**Your objective:**
Your task is to repeat exactly the lines below between the line holding "Screenshot is 1034x966." and the line holding "Product Detail [tab] (226, 681)", inclusive, and only those.

**Input:**

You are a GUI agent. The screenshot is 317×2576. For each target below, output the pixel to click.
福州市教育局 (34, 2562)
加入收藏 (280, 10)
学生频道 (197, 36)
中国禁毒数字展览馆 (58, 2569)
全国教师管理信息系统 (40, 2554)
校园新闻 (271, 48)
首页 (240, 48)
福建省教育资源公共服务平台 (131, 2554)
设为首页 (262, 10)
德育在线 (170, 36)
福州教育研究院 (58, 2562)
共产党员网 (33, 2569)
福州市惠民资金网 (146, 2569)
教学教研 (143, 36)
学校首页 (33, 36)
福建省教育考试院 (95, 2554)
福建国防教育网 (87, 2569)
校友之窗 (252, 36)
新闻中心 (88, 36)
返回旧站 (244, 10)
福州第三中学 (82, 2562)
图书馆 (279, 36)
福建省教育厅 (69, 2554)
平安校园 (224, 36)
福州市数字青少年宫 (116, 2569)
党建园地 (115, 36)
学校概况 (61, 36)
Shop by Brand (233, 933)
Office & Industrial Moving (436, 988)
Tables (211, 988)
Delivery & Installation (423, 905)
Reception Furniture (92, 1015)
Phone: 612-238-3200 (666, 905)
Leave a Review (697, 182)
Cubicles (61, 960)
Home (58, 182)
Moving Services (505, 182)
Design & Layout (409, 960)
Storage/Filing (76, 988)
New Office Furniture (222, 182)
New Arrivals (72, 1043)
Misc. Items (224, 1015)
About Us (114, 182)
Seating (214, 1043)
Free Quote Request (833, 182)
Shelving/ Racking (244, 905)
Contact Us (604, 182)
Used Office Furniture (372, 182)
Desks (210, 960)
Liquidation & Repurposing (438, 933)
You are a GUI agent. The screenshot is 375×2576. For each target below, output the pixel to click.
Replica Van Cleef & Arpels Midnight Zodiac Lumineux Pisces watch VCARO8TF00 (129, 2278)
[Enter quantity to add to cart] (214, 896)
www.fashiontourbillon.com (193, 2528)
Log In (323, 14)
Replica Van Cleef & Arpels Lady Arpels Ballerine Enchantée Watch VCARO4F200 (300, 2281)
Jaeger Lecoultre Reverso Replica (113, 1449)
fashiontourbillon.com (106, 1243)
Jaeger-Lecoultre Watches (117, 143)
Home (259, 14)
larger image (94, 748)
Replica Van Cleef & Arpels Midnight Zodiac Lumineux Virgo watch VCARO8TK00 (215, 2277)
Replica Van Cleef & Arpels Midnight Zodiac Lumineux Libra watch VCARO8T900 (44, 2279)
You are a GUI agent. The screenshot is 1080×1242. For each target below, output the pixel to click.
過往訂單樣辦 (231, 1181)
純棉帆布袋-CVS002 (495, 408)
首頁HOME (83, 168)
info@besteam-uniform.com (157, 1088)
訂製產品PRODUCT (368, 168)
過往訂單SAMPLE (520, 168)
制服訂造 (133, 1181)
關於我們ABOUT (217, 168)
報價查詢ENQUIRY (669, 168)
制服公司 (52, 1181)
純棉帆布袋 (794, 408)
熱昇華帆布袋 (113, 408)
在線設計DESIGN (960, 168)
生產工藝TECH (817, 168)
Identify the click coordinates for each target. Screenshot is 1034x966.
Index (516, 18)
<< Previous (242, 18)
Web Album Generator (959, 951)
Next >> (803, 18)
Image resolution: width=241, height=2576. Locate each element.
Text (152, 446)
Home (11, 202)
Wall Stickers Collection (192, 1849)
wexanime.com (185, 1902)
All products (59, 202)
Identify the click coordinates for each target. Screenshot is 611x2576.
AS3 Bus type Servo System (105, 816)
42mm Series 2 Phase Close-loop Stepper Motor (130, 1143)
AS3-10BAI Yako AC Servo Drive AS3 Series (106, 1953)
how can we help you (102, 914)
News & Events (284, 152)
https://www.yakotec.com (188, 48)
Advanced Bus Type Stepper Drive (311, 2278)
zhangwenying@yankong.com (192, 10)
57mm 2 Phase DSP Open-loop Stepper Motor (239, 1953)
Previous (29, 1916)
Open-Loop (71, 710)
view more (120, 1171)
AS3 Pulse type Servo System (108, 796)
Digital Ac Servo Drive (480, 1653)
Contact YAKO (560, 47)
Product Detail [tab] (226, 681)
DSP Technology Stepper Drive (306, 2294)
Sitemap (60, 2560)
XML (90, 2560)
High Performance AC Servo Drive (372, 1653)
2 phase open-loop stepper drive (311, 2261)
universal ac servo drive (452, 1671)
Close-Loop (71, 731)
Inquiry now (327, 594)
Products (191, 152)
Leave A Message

**Answer space:**
Identify the click coordinates for each target. Screenshot is 1034x966.
Index (516, 18)
<< Previous (242, 18)
Web Album Generator (959, 951)
Next >> (803, 18)
Image resolution: width=241, height=2576. Locate each element.
Text (152, 446)
Home (11, 202)
Wall Stickers Collection (192, 1849)
wexanime.com (185, 1902)
All products (59, 202)
Identify the click coordinates for each target. Screenshot is 611x2576.
AS3 Bus type Servo System (105, 816)
42mm Series 2 Phase Close-loop Stepper Motor (130, 1143)
AS3-10BAI Yako AC Servo Drive AS3 Series (106, 1953)
how can we help you (102, 914)
News & Events (284, 152)
https://www.yakotec.com (188, 48)
Advanced Bus Type Stepper Drive (311, 2278)
zhangwenying@yankong.com (192, 10)
57mm 2 Phase DSP Open-loop Stepper Motor (239, 1953)
Previous (29, 1916)
Open-Loop (71, 710)
view more (120, 1171)
AS3 Pulse type Servo System (108, 796)
Digital Ac Servo Drive (480, 1653)
Contact YAKO (560, 47)
Product Detail [tab] (226, 681)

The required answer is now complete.